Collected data
++++++++++
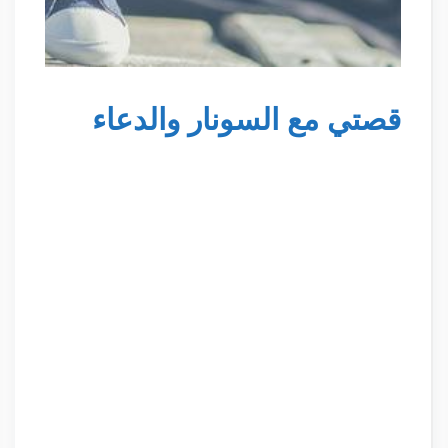
قصتي مع السونار والدعاء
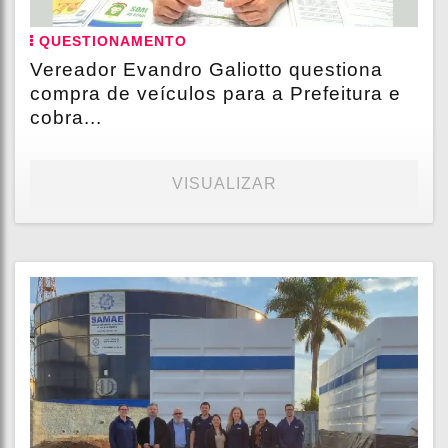
QUESTIONAMENTO
Vereador Evandro Galiotto questiona
compra de veículos para a Prefeitura e
cobra...
VISUALIZAR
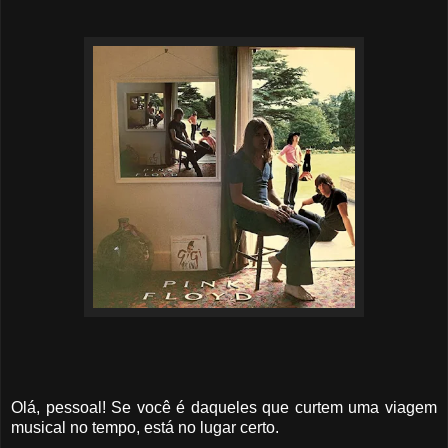
Olá, pessoal! Se você é daqueles que curtem uma viagem
musical no tempo, está no lugar certo.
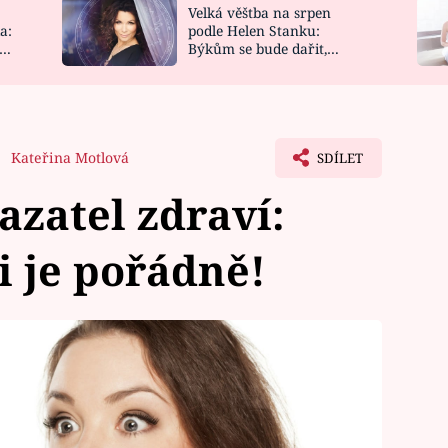
Velká věštba na srpen
NOVINKY
ZAHRADA
a:
podle Helen Stanku:
y
Býkům se bude dařit,
VIDEORECEPTY
DESIGN
Vodnáře čeká jízda
Kateřina Motlová
SDÍLET
azatel zdraví:
i je pořádně!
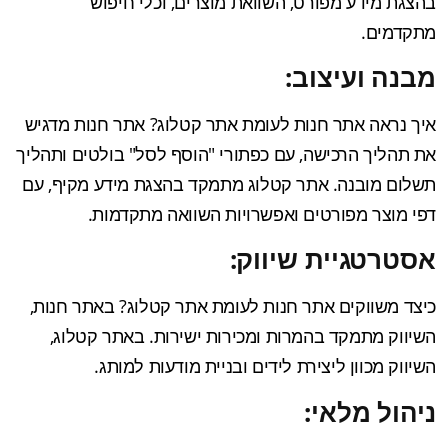
בהצגת מידע מפורט, השוואת מוצרים, וכלי חיפוש
מתקדמים.
מבנה ועיצוב:
איך נראה אתר חנות לעומת אתר קטלוג? אתר חנות מדגיש
את תהליך הרכישה, עם כפתורי "הוסף לסל" בולטים ותהליך
תשלום מובנה. אתר קטלוג מתמקד בהצגת מידע מקיף, עם
דפי מוצר מפורטים ואפשרויות השוואה מתקדמות.
אסטרטגיית שיווק:
כיצד משווקים אתר חנות לעומת אתר קטלוג? באתר חנות,
השיווק מתמקד בהמרות ומכירות ישירות. באתר קטלוג,
השיווק מכוון ליצירת לידים ובניית מודעות למותג.
ניהול מלאי:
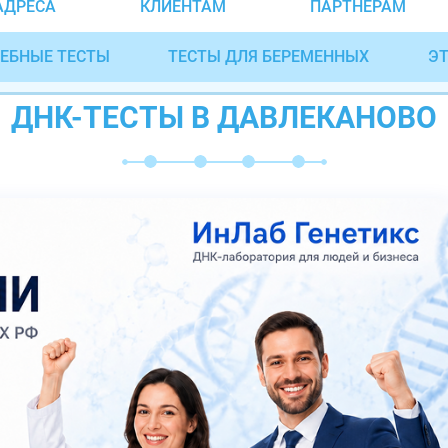
АДРЕСА
КЛИЕНТАМ
ПАРТНЁРАМ
ЕБНЫЕ ТЕСТЫ
ТЕСТЫ ДЛЯ БЕРЕМЕННЫХ
ЭТ
ДНК-ТЕСТЫ В ДАВЛЕКАНОВО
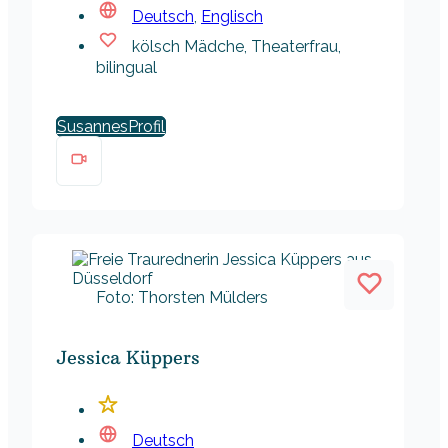
Deutsch
,
Englisch
kölsch Mädche, Theaterfrau,
bilingual
Susannes
Foto: Thorsten Mülders
Jessica Küppers
Deutsch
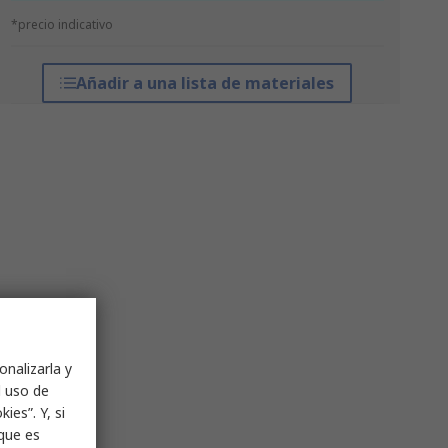
*precio indicativo
Añadir a una lista de materiales
onalizarla y
l uso de
ies”. Y, si
nque es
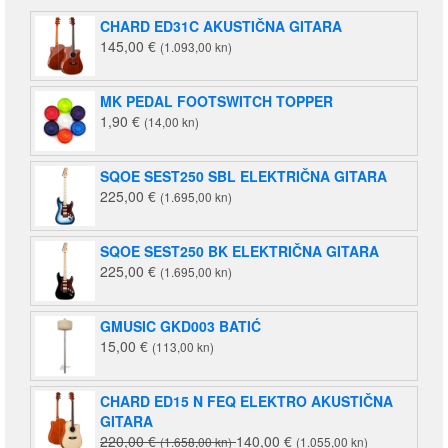
CHARD ED31C AKUSTIČNA GITARA
145,00
€
(1.093,00 kn)
MK PEDAL FOOTSWITCH TOPPER
1,90
€
(14,00 kn)
SQOE SEST250 SBL ELEKTRIČNA GITARA
225,00
€
(1.695,00 kn)
SQOE SEST250 BK ELEKTRIČNA GITARA
225,00
€
(1.695,00 kn)
GMUSIC GKD003 BATIĆ
15,00
€
(113,00 kn)
CHARD ED15 N FEQ ELEKTRO AKUSTIČNA
GITARA
Izvorna
Trenutna
220,00
€
140,00
€
(1.658,00 kn)
(1.055,00 kn)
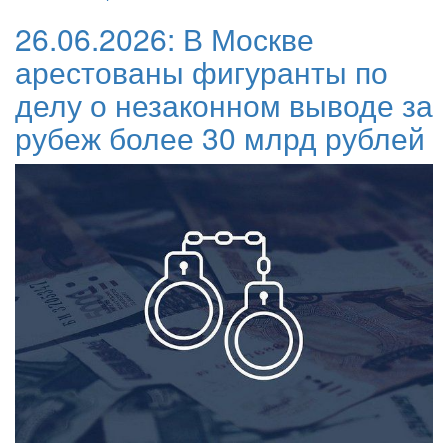
26.06.2026:
В Москве
арестованы фигуранты по
делу о незаконном выводе за
рубеж более 30 млрд рублей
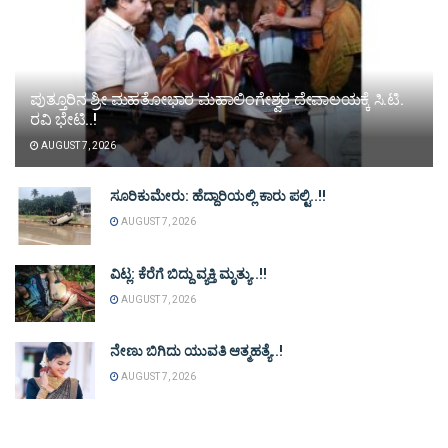
ಪುತ್ತೂರಿನ ಶ್ರೀ ಮಹತೋಭಾರ ಮಹಾಲಿಂಗೇಶ್ವರ ದೇವಾಲಯಕ್ಕೆ ಸಿ.ಟಿ.
ರವಿ ಭೇಟಿ..!
AUGUST 7, 2026
ಸೂರಿಕುಮೇರು: ಹೆದ್ದಾರಿಯಲ್ಲಿ ಕಾರು ಪಲ್ಟಿ..!!
AUGUST 7, 2026
ವಿಟ್ಲ: ಕೆರೆಗೆ ಬಿದ್ದು ವ್ಯಕ್ತಿ ಮೃತ್ಯು..!!
AUGUST 7, 2026
ನೇಣು ಬಿಗಿದು ಯುವತಿ ಆತ್ಮಹತ್ಯೆ..!
AUGUST 7, 2026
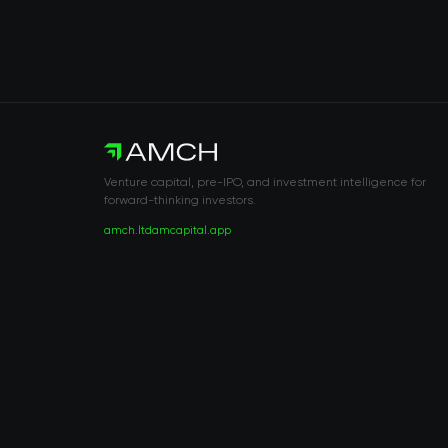
Venture capital, pre-IPO, and investment intelligence for
forward-thinking investors.
amch.ltd
amcapital.app
RISK DISCLOSURE & LEGAL NOTICE
© 2026 2021 — 2026 AMCH Ltd. Todos los derechos reservados.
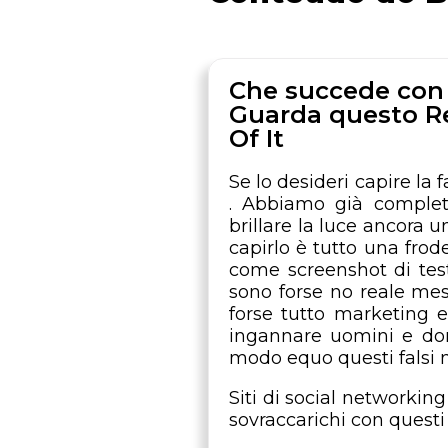
Che succede con 
Guarda questo Re
Of It
Se lo desideri capire la 
. Abbiamo già complet
brillare la luce ancora 
capirlo è tutto una fr
come screenshot di test
sono forse no reale mes
forse tutto marketing e
ingannare uomini e do
modo equo questi falsi 
Siti di social network
sovraccarichi con questi fa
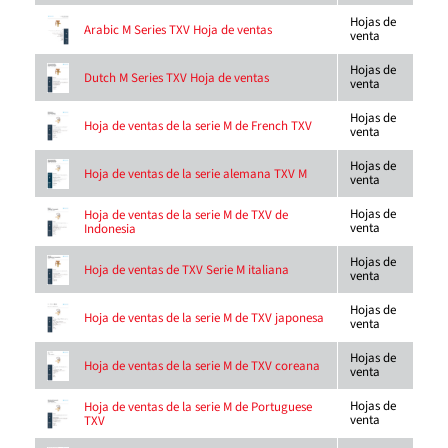
Hojas de
Arabic M Series TXV Hoja de ventas
venta
Hojas de
Dutch M Series TXV Hoja de ventas
venta
Hojas de
Hoja de ventas de la serie M de French TXV
venta
Hojas de
Hoja de ventas de la serie alemana TXV M
venta
Hojas de
Hoja de ventas de la serie M de TXV de
venta
Indonesia
Hojas de
Hoja de ventas de TXV Serie M italiana
venta
Hojas de
Hoja de ventas de la serie M de TXV japonesa
venta
Hojas de
Hoja de ventas de la serie M de TXV coreana
venta
Hojas de
Hoja de ventas de la serie M de Portuguese
venta
TXV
++++++++++
== Exercise goal ==
Where a line of the records has the string "forse", return that line.

== Finished task ==
sono forse no reale mes
forse tutto marketing e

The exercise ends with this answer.